Con todo monetizado, las relaciones entre sujetos, ya no digo sexuales ni de género, sino simplemente afectivas, sociales o amorosas, se han convertido fácilmente en “compras aplazadas” o “compras a crédito”, con las inevitables frustraciones. La tasa actual de fracasos en las relaciones de pareja es altísima. A los 45 años, después de 15 años de relación, apenas sobrevive una de cada tres parejas. Y después de los 50, el egoísmo natural y la rigidez disminuyen las posibilidades de un acoplamiento que exige generosidad y flexibilidad. Habría que preguntarle a los albatros su receta, pues forman relaciones de pareja perdurables, con independencia de sus polluelos. Pero, en el siglo de la inteligencia artificial, los seres humanos estamos muy lejos de esos equilibrios naturales, muy incapacitados para distinguir nuestra ‘naturaleza profunda’ del mero “condicionamiento cultural”.
Esta descripción de las relaciones en términos del mercado puede resultar o deprimente o inquietante. Pero considero que, para un individuo o pareja que pretenda relaciones sanas, no hay otro camino sino la consciencia crítica, tanto de sí mismo y los condicionamientos que le afectan, como de la sociedad a la que pertenece. El “conócete a ti mismo” de la sabiduría antigua no tiene sentido sin la capacidad de desmontar ese entramado de deseos, el montaje social del que inevitablemente somos parte. Una pareja capaz de mirarse y reconocerse no es una pareja que se engañe en un juego de personajes y pretensiones, sino un vínculo vivo, un encuentro dinámico y cambiante, dos seres desnudos y auténticos, capaces de contemplarse, tanto en su grandeza como en su miseria.
UNA TRAMPA PARA MONOS
Una historia de la tradición sufí cuenta como, en cierto país, los lugareños cazan monos. El cazador conoce a su presa y se dirige al gran árbol dónde los monos parlotean y saltan; lleva una pesada ánfora metálica de largo y estrecho cuello. Se asegura que los monos, observadores astutos, la vean bien. Les enseña en la palma de su mano una llamativa fruta roja, deliciosa y tentadora publicidad; luego, con parsimonia, la introduce por el cuello de la vasija. Deja la trampa y el cebo bien anclada al pie del árbol y se marcha. Cuando los monos se sienten seguros descienden del árbol e intentan coger la fruta. La mano del mono y su largo brazo entran ajustados por el cuello del ánfora. Al fondo está la fruta de su deseo. La coge el mono haciéndosele agua la boca, e intenta sacarla. Pero la mano con la fruta no cabe por el cuello, por más que lo intenta no lo consigue. Entonces viene el cazador de monos. Su presa lo ve venir y se angustia aún más, intentando sacar mano y fruta.
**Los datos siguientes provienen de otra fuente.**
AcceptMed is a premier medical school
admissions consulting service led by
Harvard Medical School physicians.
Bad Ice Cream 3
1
Con la mano fuertemente agarrada al “objeto de su deseo” mira con desesperación al cazador mientras este levanta el palo con que le va a desnucar.
Ya decía Buda que el deseo es el anclaje al karma y la raíz del sufrimiento. Y que el desapego es su medicina. El mercado de las pasiones es una compleja caja de pandora, con trampas adecuadas para todo tipo de deseos. Dice el refrán que el amor mueve montañas, y es cierto. Pero habría que distinguir amor inmaduro de amor maduro. El amor inmaduro es del bebé, (puro instinto y necesidad que, en la carencia adolescente, se convierte en amor de compra/venta). El amor maduro del adulto realizado es muy diferente, caracterizado por la generosidad y el desprendimiento.
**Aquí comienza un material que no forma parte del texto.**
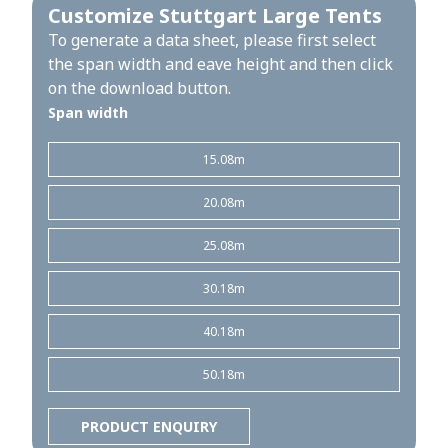
Customize Stuttgart Large Tents
To generate a data sheet, please first select
the span width and eave height and then click
on the download button.
Span width
15.08m
20.08m
25.08m
30.18m
40.18m
50.18m
PRODUCT ENQUIRY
Ambos tipos de amor se ejemplifican con un gesto de la mano: en el primer caso es la mano agarrada, deseosa y posesiva, el reflejo prensil del monito o bebé pequeño que se aferra cerrando sus dedos sobre la piel que no quiere soltar. En el segundo caso es el gesto de la mano abierta: deja totalmente libre al objeto de su deseo. El verdadero amor es puro desprendimiento, es libre y liberador.